ES4 draft: Name

Waldemar Horwat waldemar at
Fri Mar 21 14:40:17 PDT 2008

Lars Hansen wrote:
> The operators |==| and |===| compare as equal two |Name| objects that 
> are separately created from the same (qualifier,identifier) pair; 
> similarly, the operators |!=| and |!==| compare as not equal two |Name| 
> objects that are separately created from (qualifier,identifier) pairs.

This is a non-sequitur.  I agree with the intent, but, as stated this would indicate that:

  !(new Name(123) == new Name("123")) from the first clause

Worse, as written, both
  new Name("abc") == new Name("abc")
  new Name("abc") != new Name("abc")
would be true!

What you want to state instead is that |Name| objects are equal iff their qualifier and identifier properties are equal.

What happens if you call new Name() with either zero or three or more arguments?

var x:Name = new Name(my_namespace, "xyz");
var y:Name = Name(x);

Now x is as you'd expect, but y is a Name whose namespace is null and identifier is "MyNamespace::xyz" (or whatever toString does on x).

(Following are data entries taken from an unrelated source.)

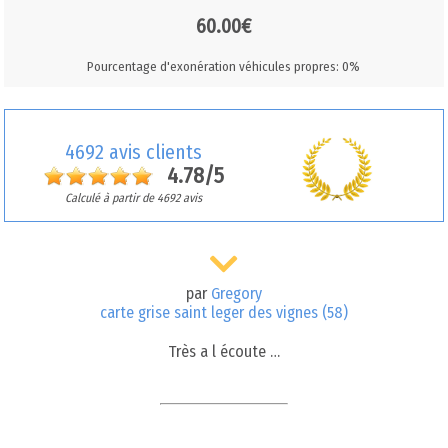
60.00€
Pourcentage d'exonération véhicules propres: 0%
4692 avis clients
4.78/5
Calculé à partir de 4692 avis
par
Gregory
carte grise saint leger des vignes (58)
Très a l écoute …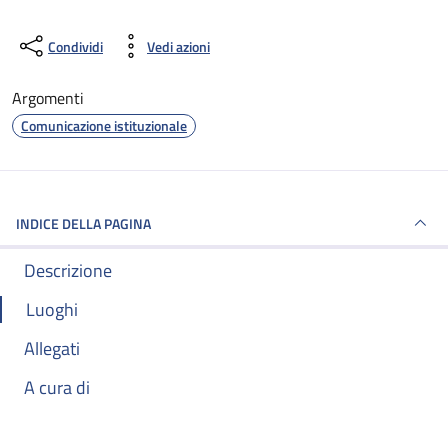
Condividi
Vedi azioni
Argomenti
Comunicazione istituzionale
INDICE DELLA PAGINA
Descrizione
Luoghi
Allegati
A cura di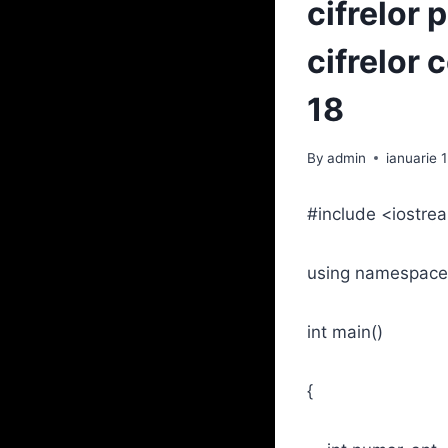
cifrelor 
cifrelor 
18
By
admin
ianuarie 
#include <iostre
using namespace
int main()
{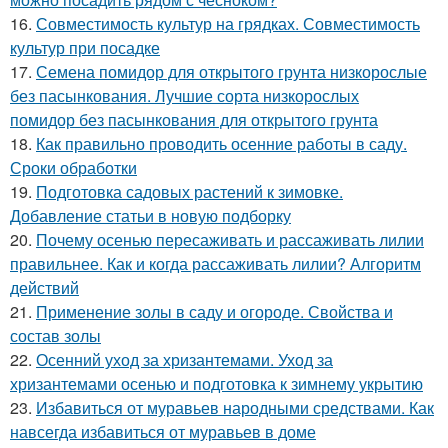
16.
Совместимость культур на грядках. Совместимость
культур при посадке
17.
Семена помидор для открытого грунта низкорослые
без пасынкования. Лучшие сорта низкорослых
помидор без пасынкования для открытого грунта
18.
Как правильно проводить осенние работы в саду.
Сроки обработки
19.
Подготовка садовых растений к зимовке.
Добавление статьи в новую подборку
20.
Почему осенью пересаживать и рассаживать лилии
правильнее. Как и когда рассаживать лилии? Алгоритм
действий
21.
Применение золы в саду и огороде. Свойства и
состав золы
22.
Осенний уход за хризантемами. Уход за
хризантемами осенью и подготовка к зимнему укрытию
23.
Избавиться от муравьев народными средствами. Как
навсегда избавиться от муравьев в доме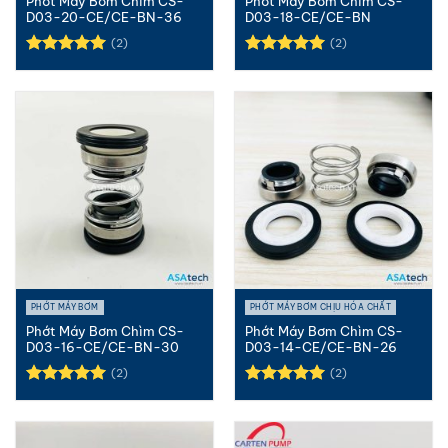
Phớt Máy Bơm Chìm CS-
Phớt Máy Bơm Chìm CS-
D03-20-CE/CE-BN-36
D03-18-CE/CE-BN
(2)
(2)
Được xếp
Được xếp
hạng
5.00
hạng
5.00
5 sao
5 sao
PHỚT MÁY BƠM
PHỚT MÁY BƠM CHỊU HÓA CHẤT
Phớt Máy Bơm Chìm CS-
Phớt Máy Bơm Chìm CS-
D03-16-CE/CE-BN-30
D03-14-CE/CE-BN-26
(2)
(2)
Được xếp
Được xếp
hạng
5.00
hạng
5.00
5 sao
5 sao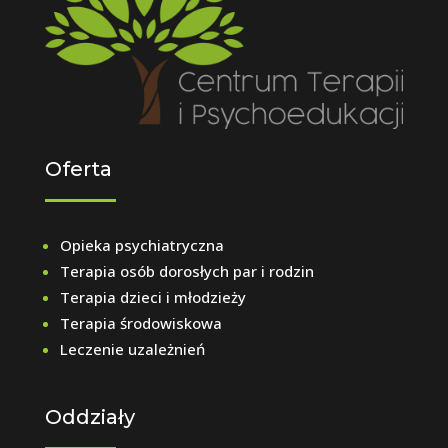
Oferta
Opieka psychiatryczna
Terapia osób dorosłych par i rodzin
Terapia dzieci i młodzieży
Terapia środowiskowa
Leczenie uzależnień
Oddziały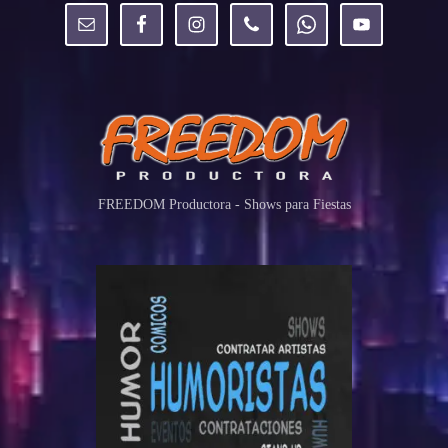
FREEDOM Productora - Shows para Fiestas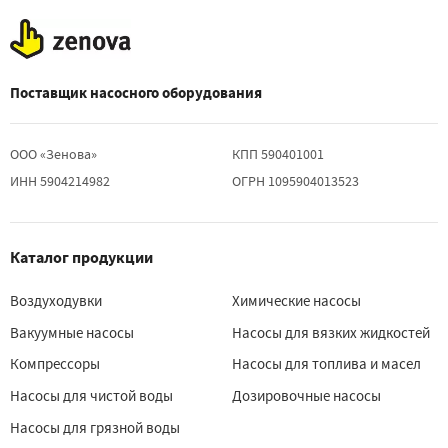
Поставщик насосного оборудования
ООО «Зенова»
КПП 590401001
ИНН 5904214982
ОГРН 1095904013523
Каталог продукции
Воздуходувки
Химические насосы
Вакуумные насосы
Насосы для вязких жидкостей
Компрессоры
Насосы для топлива и масел
Насосы для чистой воды
Дозировочные насосы
Насосы для грязной воды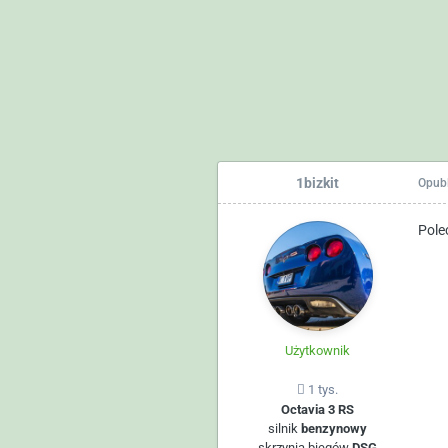
1bizkit
Opub
Pol
Użytkownik
1 tys.
Octavia 3 RS
silnik
benzynowy
skrzynia biegów
DSG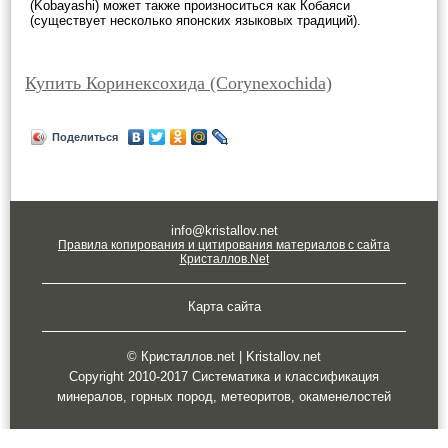
(Kobayashi) может также произноситься как Кобаяси
(существует несколько японских языковых традиций).
Купить Коринексохида (Corynexochida)
Поделиться
info@kristallov.net
Правила копирования и цитирования материалов с сайта
Кристаллов.Net
Карта сайта
© Кристаллов.net | Kristallov.net
Copyright 2010-2017 Систематика и классификация
минералов, горных пород, метеоритов, окаменелостей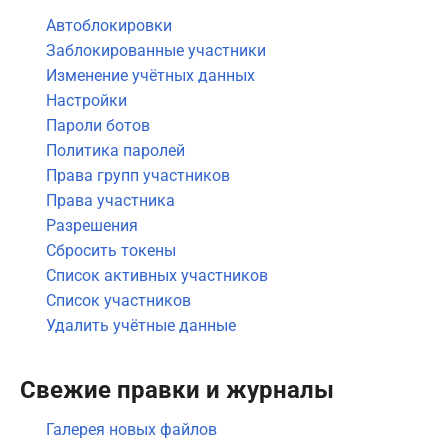
Автоблокировки
Заблокированные участники
Изменение учётных данных
Настройки
Пароли ботов
Политика паролей
Права групп участников
Права участника
Разрешения
Сбросить токены
Список активных участников
Список участников
Удалить учётные данные
Свежие правки и журналы
Галерея новых файлов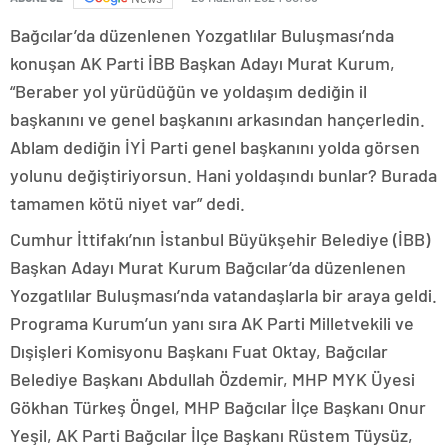
Bağcılar’da düzenlenen Yozgatlılar Buluşması’nda
konuşan AK Parti İBB Başkan Adayı Murat Kurum,
“Beraber yol yürüdüğün ve yoldaşım dediğin il
başkanını ve genel başkanını arkasından hançerledin.
Ablam dediğin İYİ Parti genel başkanını yolda görsen
yolunu değiştiriyorsun. Hani yoldaşındı bunlar? Burada
tamamen kötü niyet var” dedi.
Cumhur İttifakı’nın İstanbul Büyükşehir Belediye (İBB)
Başkan Adayı Murat Kurum Bağcılar’da düzenlenen
Yozgatlılar Buluşması’nda vatandaşlarla bir araya geldi.
Programa Kurum’un yanı sıra AK Parti Milletvekili ve
Dışişleri Komisyonu Başkanı Fuat Oktay, Bağcılar
Belediye Başkanı Abdullah Özdemir, MHP MYK Üyesi
Gökhan Türkeş Öngel, MHP Bağcılar İlçe Başkanı Onur
Yeşil, AK Parti Bağcılar İlçe Başkanı Rüstem Tüysüz,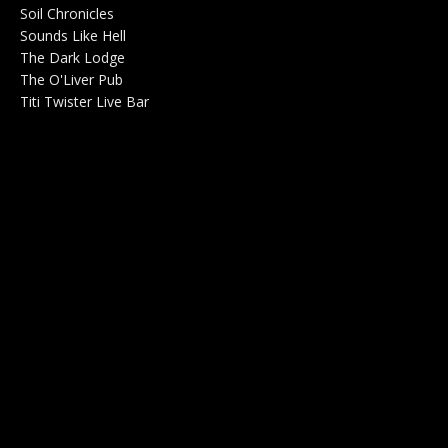
Soil Chronicles
Webzine 0
Sounds Like Hell
Production de Concerts 0
The Dark Lodge
Radio 0
The O'Liver Pub
Bar Concerts 0
Titi Twister Live Bar
Salle 0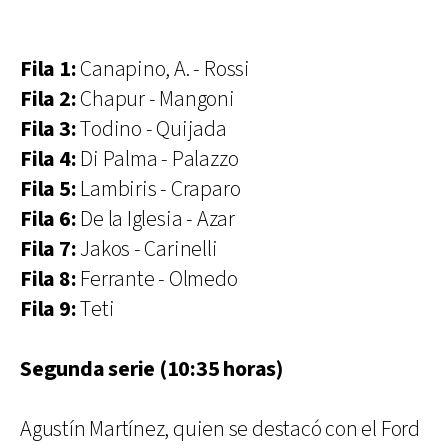
Fila 1:
Canapino, A. - Rossi
Fila 2:
Chapur - Mangoni
Fila 3:
Todino - Quijada
Fila 4:
Di Palma - Palazzo
Fila 5:
Lambiris - Craparo
Fila 6:
De la Iglesia - Azar
Fila 7:
Jakos - Carinelli
Fila 8:
Ferrante - Olmedo
Fila 9:
Teti
Segunda serie (10:35 horas)
Agustín Martínez, quien se destacó con el Ford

The relational operators are broken on Name objects.  For example,

  a <= b

is not equivalent to

  a == b || a < b

For another example, you can have two Name objects for which none of

  a < b, a == b, a > b

is true.  This makes it difficult to sort these, put them into ordered containers, etc.

The counterexamples to these invariants are the very x and y from the prior example :-).